La République ne fonctionne correctement que si elle se fonde sur la vertu de ses représentants. Le moins que l'on puisse, c'est que ceux là même qui devraient donner l'exemple de la vertu sont loin de l'appliquer.
a écrit le 19/02/2017 à 13:01 :
EXAT. NAPOLEON DISAIT TOUJOURS AVANT UNE BATAILLE CONBIEN DE BATAILLONS AVONS NOUS POUR BATTRE L ENEMIE? EN POLITIQUE C EST PAREILLE. C EST UNE QUESTION INPORTANTE. SI AUCUNE MAJORITE N EXITE AUX PROCHAIN CANDIDAT /IL DEVRAS GOUVERNE PARS ORDONANCES C EST ANTI DEMOCRATIQUE ET MALSAIN POUR LA STABILITE DE LA VIE POLITIQUE. C EST POURQUOI JE CROIS FERMEMENT QUE SI LA GAUCHES A UN SEUL CANDIDAT EN FAISANT UN PROGRAME COMMUN ILS PEUVENT GAGNIER LES ELECTIONS ET GOUVERNE EN FAISANT LES REFORMES QUE LA FRANCE A BESOIN L PAYS EST ENTRE LEURS MAINS S IL REFUSENT/ QU ILS NE COMPTE PAS SUR BEAUCOUP DE VOTENT CAR LA FRANCE D EN BAS EN A ASSEZ DES PROMESSES NON TENUE ET IL N IRONS PLUS VOTE. C EST MON CAS???
Réponse de le 22/02/2017 à 11:47 :
La version française, svp, je ne lis pas le chinois :-D
a écrit le 19/02/2017 à 10:55 :
Beaucoup de supposés pour soutenir cette thèse.
En cas de victoire d partis "traditionnels" sommes nous sur d'une majorité?
Le FN comme Macron, proposeront des candidats partout, est-ce uniquement pour récolter les fonds pour une campagne suivante? A combien d'élus se formeront les groupes? Encore des moyens pour les partis, les attachés (de députés, de groupe).
Et des décisions par ordonnances, pour des raisons de rapidité, de nécessité de gouverner, provoqueront alors des motions de censure, conduiront à des dissolutions.
Une crise certaine, dans peut être plus de cas que les deux présentés.
a écrit le 19/02/2017 à 8:04 :
Mdr !!!!!! Oser comparer Micron à Marine Lepen...! Trop fort...
😀😁😋😃😄😅😊😉
a écrit le 19/02/2017 à 5:42 :
En quoi un système quadripartisme est forcément une mauvaise chose ? Ca oblige la discussion, le compromis ou l'adhésion pour l'intérêt commun.
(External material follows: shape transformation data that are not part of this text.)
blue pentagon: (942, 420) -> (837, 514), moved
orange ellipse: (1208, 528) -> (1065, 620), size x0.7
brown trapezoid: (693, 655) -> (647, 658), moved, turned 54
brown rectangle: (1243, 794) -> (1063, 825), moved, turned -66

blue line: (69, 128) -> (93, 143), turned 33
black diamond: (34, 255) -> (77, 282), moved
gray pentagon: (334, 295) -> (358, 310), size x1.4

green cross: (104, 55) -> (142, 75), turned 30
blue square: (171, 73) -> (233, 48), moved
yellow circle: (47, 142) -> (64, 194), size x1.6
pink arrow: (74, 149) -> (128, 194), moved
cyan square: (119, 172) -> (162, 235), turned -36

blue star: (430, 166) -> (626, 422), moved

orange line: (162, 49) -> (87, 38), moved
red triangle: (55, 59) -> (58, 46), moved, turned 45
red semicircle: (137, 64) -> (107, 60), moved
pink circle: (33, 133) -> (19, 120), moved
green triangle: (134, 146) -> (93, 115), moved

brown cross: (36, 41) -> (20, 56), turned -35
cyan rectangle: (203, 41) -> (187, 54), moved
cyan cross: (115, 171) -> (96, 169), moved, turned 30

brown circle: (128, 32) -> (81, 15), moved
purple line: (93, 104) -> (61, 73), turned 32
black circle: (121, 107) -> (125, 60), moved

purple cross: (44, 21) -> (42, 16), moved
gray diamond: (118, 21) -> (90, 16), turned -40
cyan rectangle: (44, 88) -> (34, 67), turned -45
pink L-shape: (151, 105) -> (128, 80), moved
Madame, je vous conseille de regarder les autres pays qui ont ce paysage politique. De plus, le clivage droite-gauche est désuet, vu dans les primaires et dans les référendum, au sein d'un même parti, des questions fondamentales telles que l'Europe, l'Economie (au PS) par exemple divisent fortement.

Vous pensez que la cohabitation est normale, on choisit un président pour un programme mais le premier ministre issu de l'opposition applique un autre en cas de perte aux législatives ?

Il faut faire évoluer les états d'esprit des politiques élus et donc plus de personnes issues de la société civile. Je suis outré qu'une "mesure de droite" soit quasi dénigrée mediatiquement par la gauche (et l'inverse) et lors de l'alternance, cette loi est conservée sans modification.
L'opposition doit être constructif et non dans la réponse partisane de rejet pure.